Dalam Kongres Muslimah Indonesia yang digelar pada tanggal 7 – 9 Maret 2014 bertempat di Bogor, Boediono menyatakan bahwa “Tahun pesta demokrasi ini merupakan momentum yang strategis untuk merumuskan peran muslimah dalam kehidupan berbangsa dan bernegara di tengah-tengah perkembangan dunia yang sangat dinamis ini” (sumber: http://www.jpnn.com/read/2014/03/09/220830/Wapres-Boediono-Ingatkan-Peran-Muslimah-Jelang-Pesta-Demokrasi- ). 

Kongres yang bertema “Revitalisasi Peran Muslimah Indonesia dalam Menghadapi Globalisasi “ ini, dihadiri oleh tidak kurang dari empat puluh ormas muslimah.

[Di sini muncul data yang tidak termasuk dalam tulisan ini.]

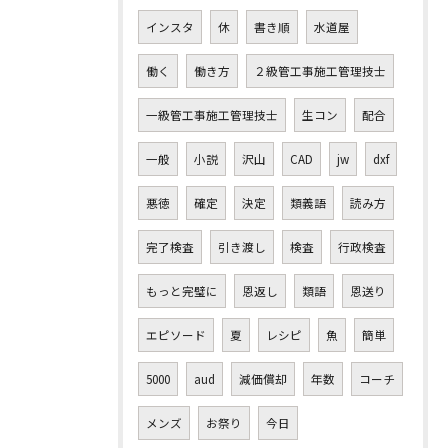
インスタ
休
書き順
水道屋
働く
働き方
２級管工事施工管理技士
一級管工事施工管理技士
生コン
配合
一般
小説
沢山
CAD
jw
dxf
悪徳
確定
決定
類義語
読み方
完了検査
引き渡し
検査
行政検査
もっと完璧に
恩返し
類語
恩送り
エピソード
夏
レシピ
魚
簡単
5000
aud
減価償却
年数
コーチ
メンズ
お祭り
今日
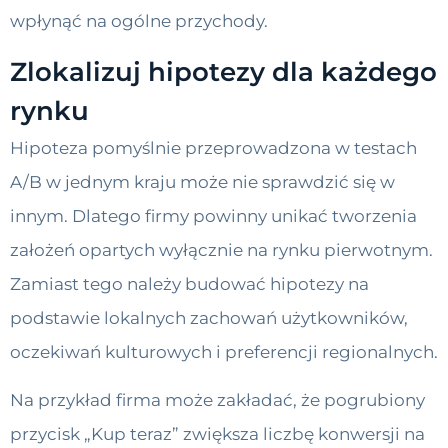
wpłynąć na ogólne przychody.
Zlokalizuj hipotezy dla każdego
rynku
Hipoteza pomyślnie przeprowadzona w testach
A/B w jednym kraju może nie sprawdzić się w
innym. Dlatego firmy powinny unikać tworzenia
założeń opartych wyłącznie na rynku pierwotnym.
Zamiast tego należy budować hipotezy na
podstawie lokalnych zachowań użytkowników,
oczekiwań kulturowych i preferencji regionalnych.
Na przykład firma może zakładać, że pogrubiony
przycisk „Kup teraz” zwiększa liczbę konwersji na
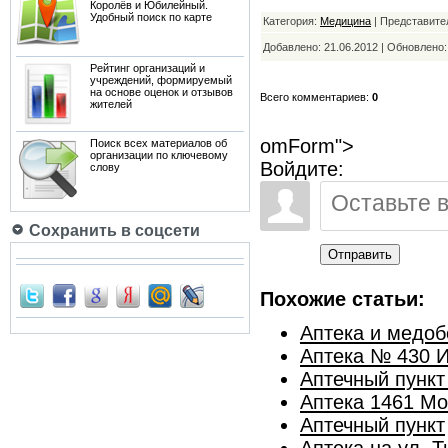
Королёв и Юбилейный.
Удобный поиск по карте
Категория:
Медицина
| Представите
Добавлено: 21.06.2012 | Обновлено
Рейтинг организаций и
учреждений, формируемый
на основе оценок и отзывов
Всего комментариев:
0
жителей
omForm">
Поиск всех материалов об
организации по ключевому
Войдите:
слову
Сохранить в соцсети
Отправить
Похожие статьи:
Аптека и медоб
Аптека № 430 И
Аптечный пункт
Аптека 1461 М
Аптечный пункт
Аптека на ул. 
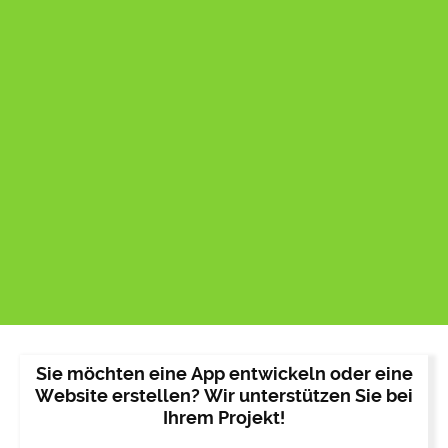
Sie möchten eine App entwickeln oder eine
Website erstellen? Wir unterstützen Sie bei
Ihrem Projekt!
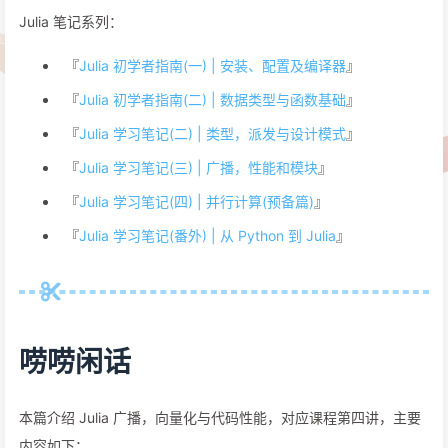
Julia 笔记系列：
『
Julia 初学者指南(一) | 安装、配置及编译器
』
『
Julia 初学者指南(二) | 数据类型与函数基础
』
『
Julia 学习笔记(二) | 类型，派发与设计模式
』
『
Julia 学习笔记(三) | 广播，性能和模块
』
『
Julia 学习笔记(四) | 并行计算(预备篇)
』
『
Julia 学习笔记(番外) | 从 Python 到 Julia
』
唠唠闲话
本篇介绍 Julia 广播，向量化与代码性能，对应课程第四讲，主要
内容如下：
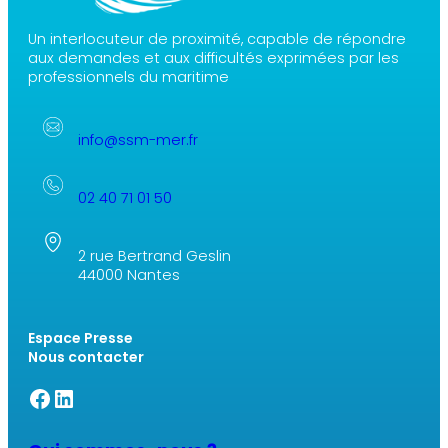
Un interlocuteur de proximité, capable de répondre
aux demandes et aux difficultés exprimées par les
professionnels du maritime
info@ssm-mer.fr
02 40 71 01 50
2 rue Bertrand Geslin
44000 Nantes
Espace Presse
Nous contacter
Facebook SSM
Linkedin SSM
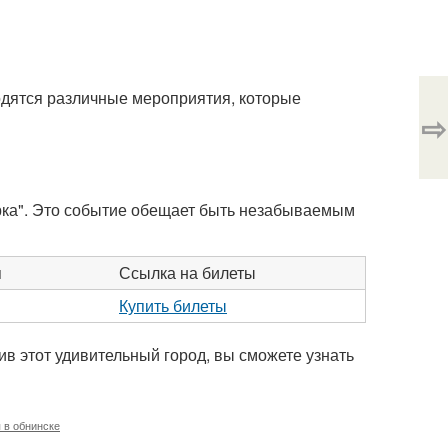
водятся различные мероприятия, которые
⇨
ырка". Это событие обещает быть незабываемым
я
Ссылка на билеты
Купить билеты
етив этот удивительный город, вы сможете узнать
 в обнинске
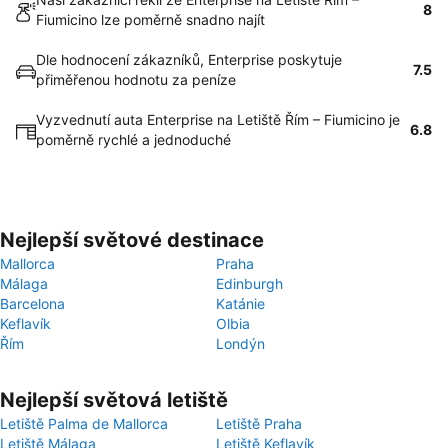
8
Fiumicino lze poměrně snadno najít
Dle hodnocení zákazníků, Enterprise poskytuje
7.5
přiměřenou hodnotu za peníze
Vyzvednutí auta Enterprise na Letiště Řím – Fiumicino je
6.8
poměrně rychlé a jednoduché
Nejlepší světové destinace
Mallorca
Praha
Málaga
Edinburgh
Barcelona
Katánie
Keflavík
Olbia
Řím
Londýn
Nejlepší světová letiště
Letiště Palma de Mallorca
Letiště Praha
Letiště Málaga
Letiště Keflavík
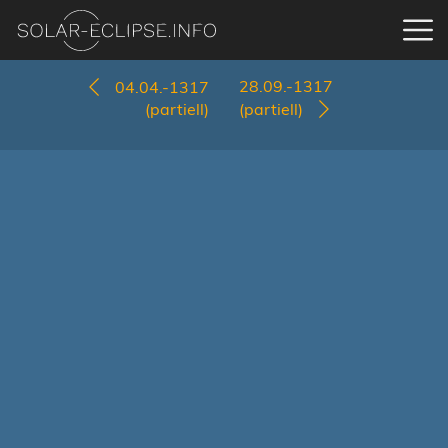
28.09.-1317
04.04.-1317
(partiell)
(partiell)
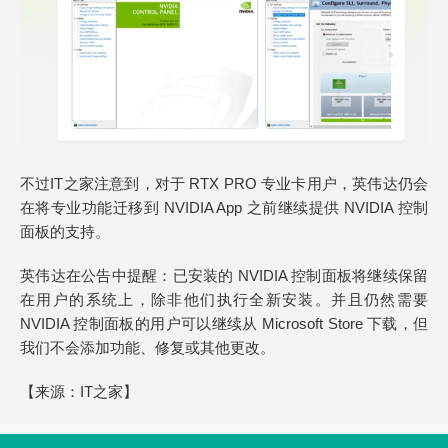
不过IT之家注意到，对于 RTX PRO 专业卡用户，英伟达仍会
在将专业功能迁移到 NVIDIA App 之前继续提供 NVIDIA 控制
面板的支持。
英伟达在公告中提醒：已安装的 NVIDIA 控制面板将继续保留
在用户的系统上，除非他们执行全新安装。并且仍然需要
NVIDIA 控制面板的用户可以继续从 Microsoft Store 下载，但
我们不会添加功能、修复或其他更改。
【来源：
IT之家
】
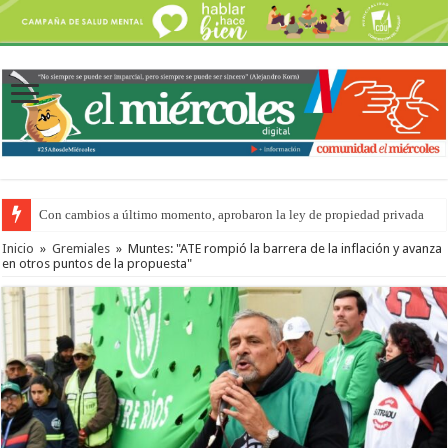
Con cambios a último momento, aprobaron la ley de propiedad privada
Inicio
»
Gremiales
»
Muntes: "ATE rompió la barrera de la inflación y avanza
en otros puntos de la propuesta"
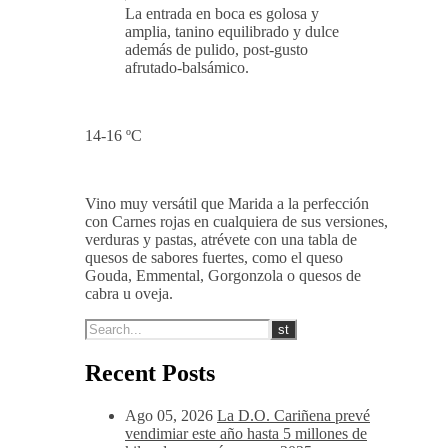
La entrada en boca es golosa y
amplia, tanino equilibrado y dulce
además de pulido, post-gusto
afrutado-balsámico.
14-16 ºC
Vino muy versátil que Marida a la perfección
con Carnes rojas en cualquiera de sus versiones,
verduras y pastas, atrévete con una tabla de
quesos de sabores fuertes, como el queso
Gouda, Emmental, Gorgonzola o quesos de
cabra u oveja.
Recent Posts
Ago 05, 2026
La D.O. Cariñena prevé
vendimiar este año hasta 5 millones de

Dalam sambutannya, ketua panitia Kongres mengatakan bahwa, Perempuan adalah instrumen pertama dan utama yang sangat berperan sebagai agen perubahan.  Bahkan salah satu pembicara kongres, yaitu Dr Marwah Daud Ibrahim PhD menyatakan, “Harapan  wanita Indonesia  menjadi pelopor perubahan peradaban terbuka saat ini”. Sumber: http://dunia-islam.pelitaonline.com/news/2014/03/09/kongres-muslimah-diikuti-32-ormas-wanita-islam-se-indonesia#.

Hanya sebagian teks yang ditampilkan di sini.